I’m sure we would all be interested in this, if it is in fact happening (again, I’ve worked with advance level eventers for…twenty five years, and have never heard of this happening), but that does not in anyway mean we can’t or shouldn’t have a conversation specifically addressing deaths in competition.

2 Likes

No need to tell me, not my thoughts. I was just answering the question.

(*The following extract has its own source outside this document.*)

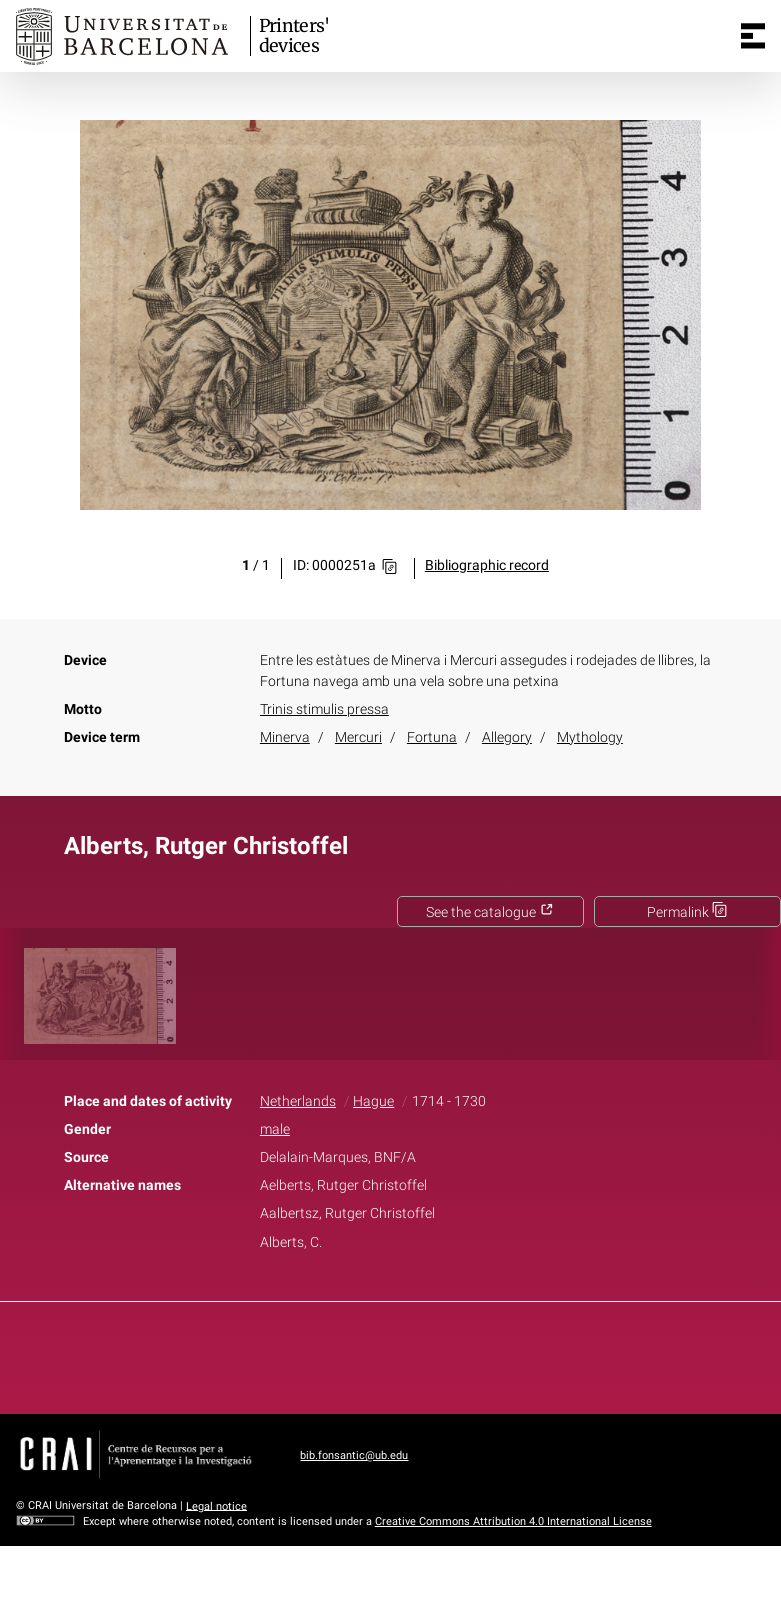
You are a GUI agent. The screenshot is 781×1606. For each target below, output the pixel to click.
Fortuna (432, 737)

My message wasn’t for you :wink: it’s for those who introduce red herrings in an effort to derail honest examination of the current HUGE issues in the sport.

1 Like

Excellent analogy. :yes:

4 Likes

Not eventing, but http://www.chronofhorse.com/article/andy-kochers-navalo-de-poheton-fatally-injured-at-hickstead

Yeah and look at the coverage and ceremony this horse gets. As I said several months ago, when a horse dies in show jumping it’s the story of a decade; when a horse dies in eventing it’s a saturday.

it is always a tragedy! It has been normalized in eventing.

8 Likes

I guess I missed it. What coverage and ceremony did the horse get? I only saw the couple articles.

And just out of curiosity since I haven’t followed, did they cancel the rest of the show or let it go on like Eventing always does? Or if they did go on, is it more appropriate to only cancel if a rider is killed?

I feel like a show should be cancelled with either a horse or rider death.